Rules and tools to predict the splicing effects of exonic and intronic mutations

Abstract

Development of next generation sequencing technologies has enabled detection of extensive arrays of germline and somatic single nucleotide variations (SNVs) in human diseases. SNVs affecting intronic GT-AG dinucleotides invariably compromise pre-mRNA splicing. Most exonic SNVs introduce missense/nonsense codons, but some affect auxiliary splicing cis-elements or generate cryptic GT-AG dinucleotides. Similarly, most intronic SNVs are silent, but some affect canonical and auxiliary splicing cis-elements or generate cryptic GT-AG dinucleotides. However, prediction of the splicing effects of SNVs is challenging. The splicing effects of SNVs generating cryptic AG or disrupting canonical AG can be inferred from the AG-scanning model. Similarly, the splicing effects of SNVs affecting the first nucleotide G of an exon can be inferred from AG-dependence of the 3' splice site (ss).
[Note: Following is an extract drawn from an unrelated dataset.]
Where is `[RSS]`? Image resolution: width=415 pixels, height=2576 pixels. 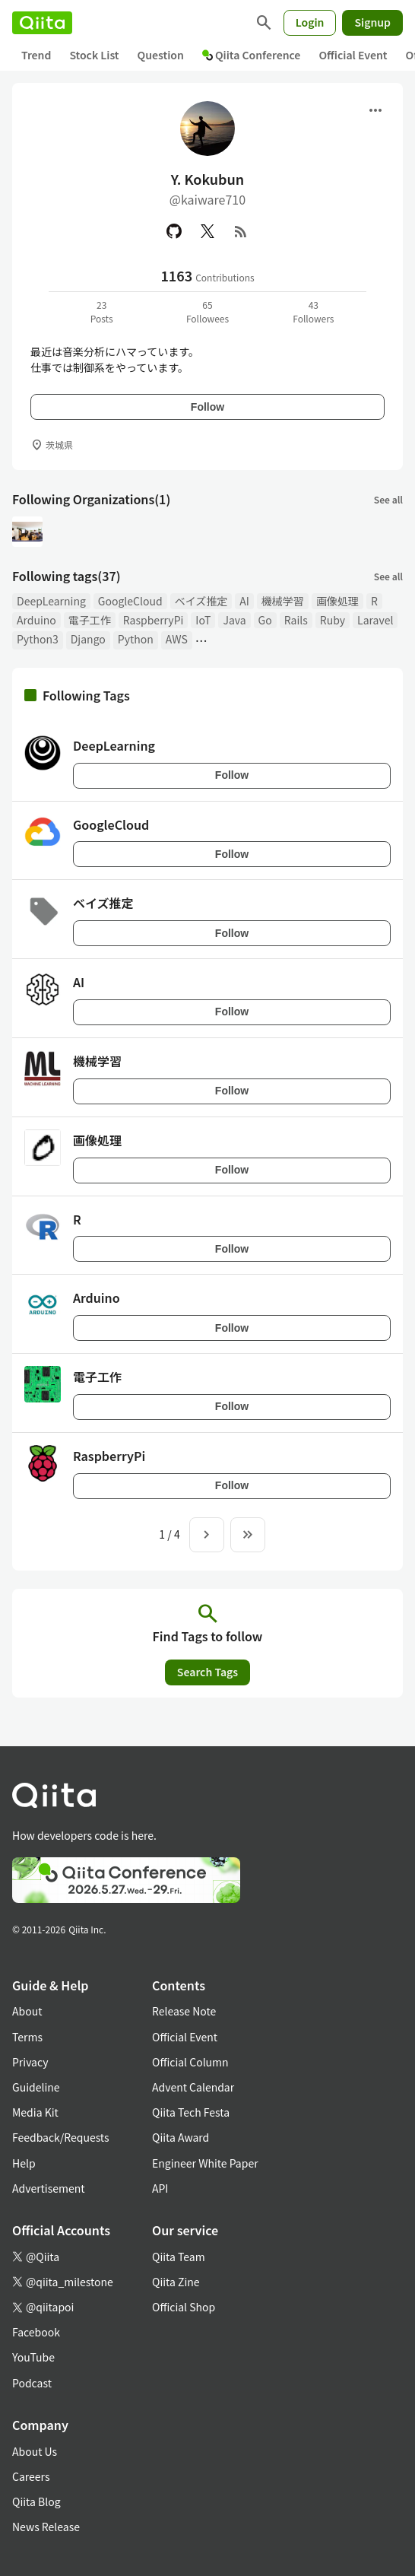 [RSS] is located at coordinates (241, 231).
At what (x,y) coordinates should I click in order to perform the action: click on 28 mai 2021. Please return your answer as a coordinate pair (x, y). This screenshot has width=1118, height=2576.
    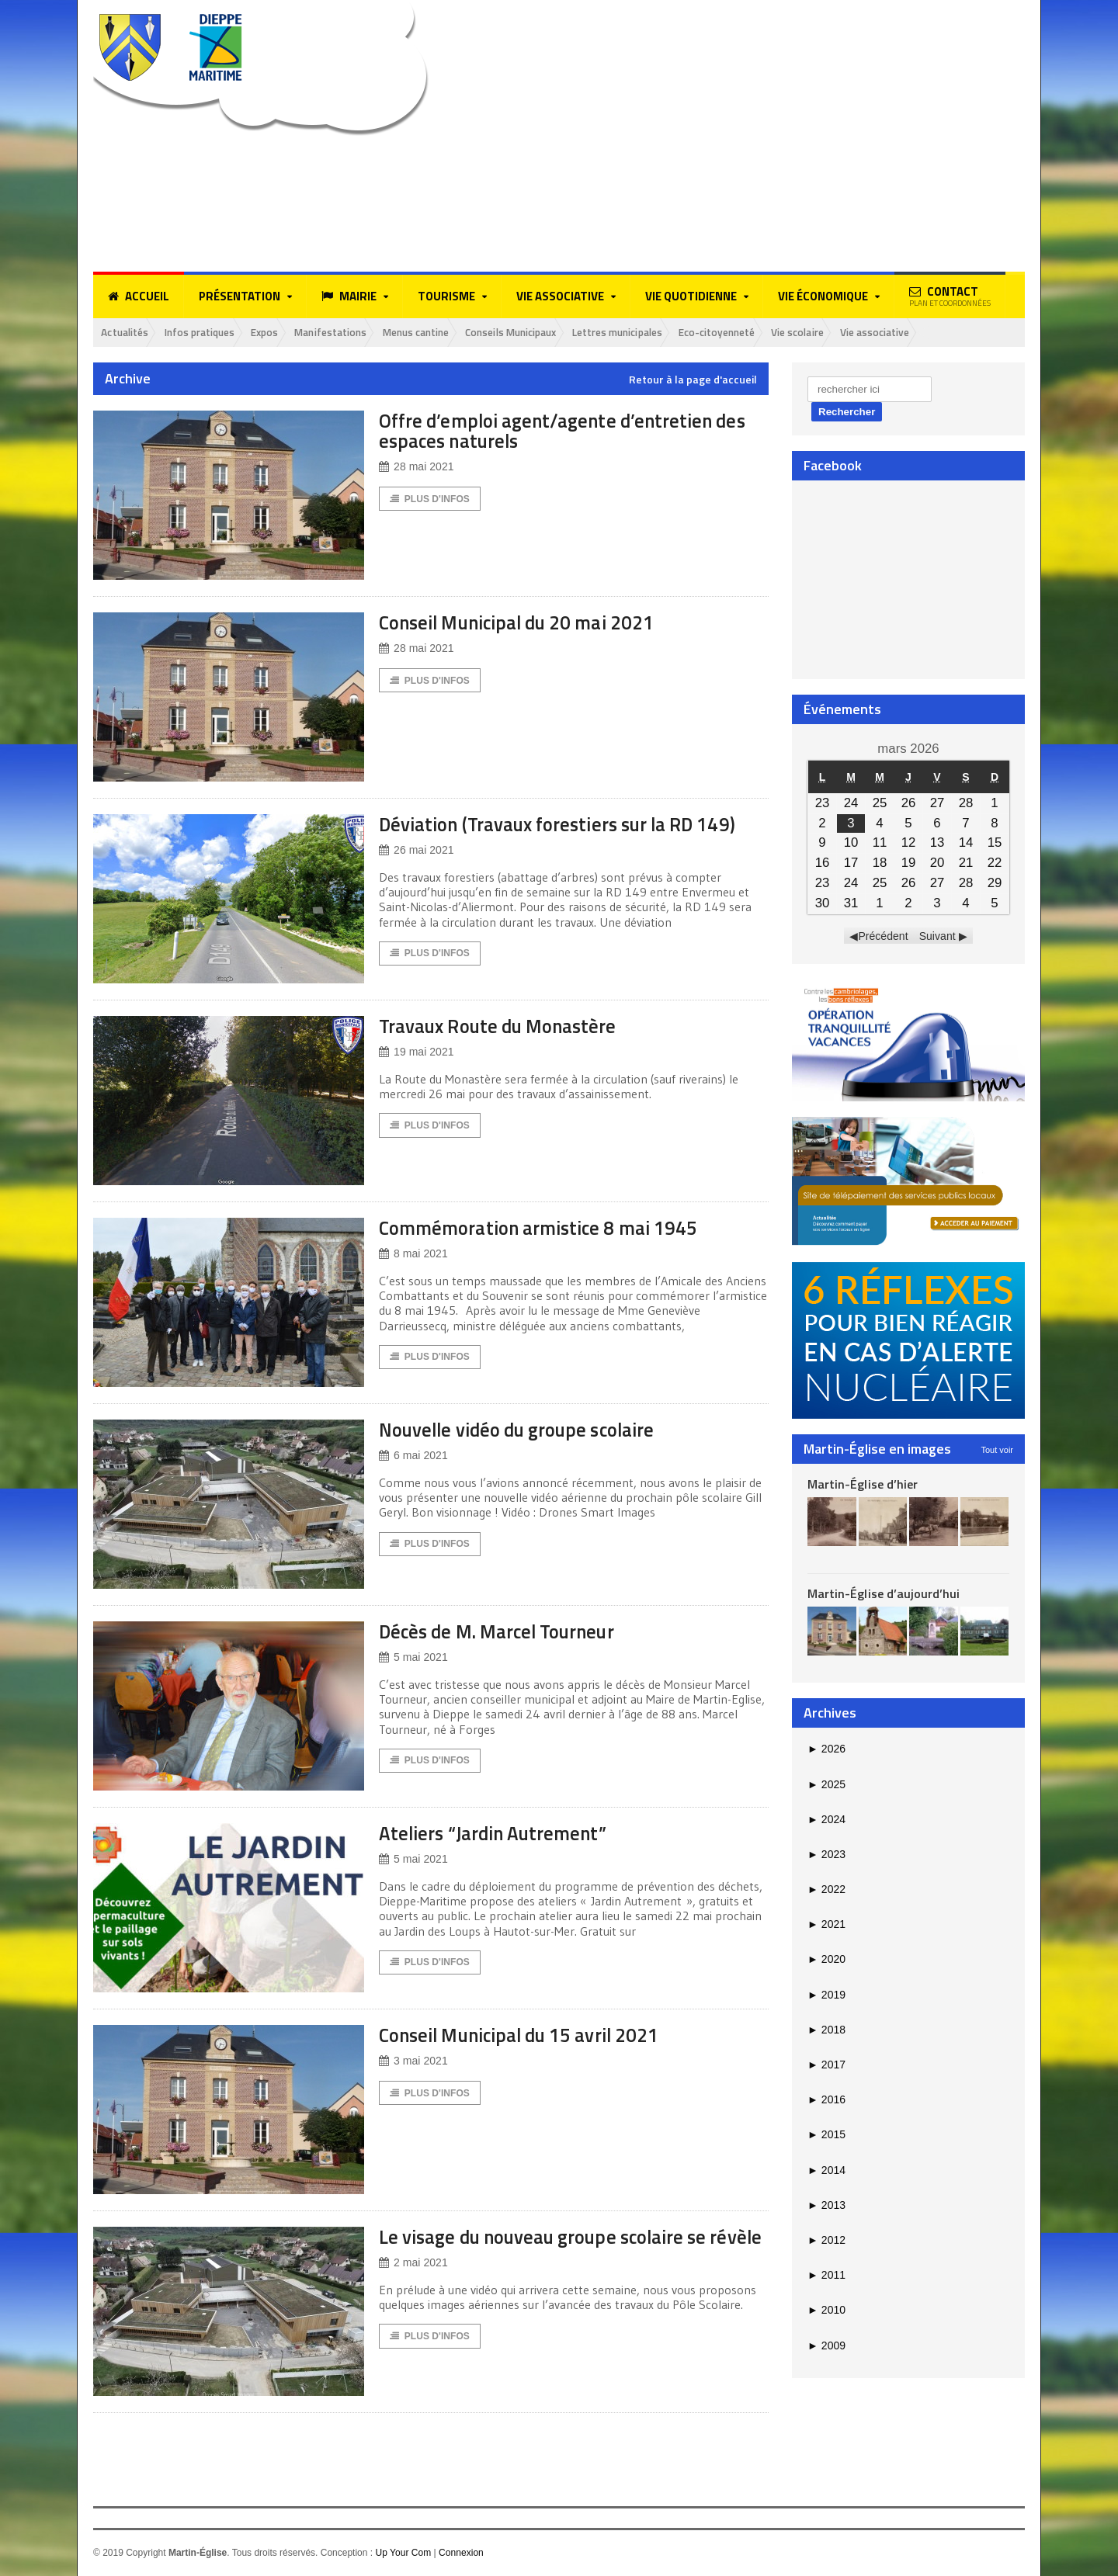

A variety of tools have been developed for predicting the splicing effects of SNVs affecting the 5' ss, as well as exonic and intronic splicing enhancers/silencers. In contrast, only two tools, the Human Splicing Finder and the SVM-BP finder, are available for predicting the position of the branch point sequence. Similarly, IntSplice and Splicing based Analysis of Variants (SPANR) are the only tools to predict the splicing effects of intronic SNVs. The rules and tools introduced in this review are mostly based on observations of a limited number of genes, and no rule or tool can ensure 100% accuracy. Experimental validation is always required before any clinically relevant conclusions are drawn. Development of efficient tools to predict aberrant splicing, however, will facilitate our understanding of splicing pathomechanisms in human diseases. WIREs RNA 2018, 9:e1451. doi: 10.1002/wrna.1451 This article is categorized under: RNA Processing > Splicing Regulation/Alternative Splicing RNA in Disease and Development > RNA in Disease RNA Methods > RNA Analyses In Vitro and In Silico.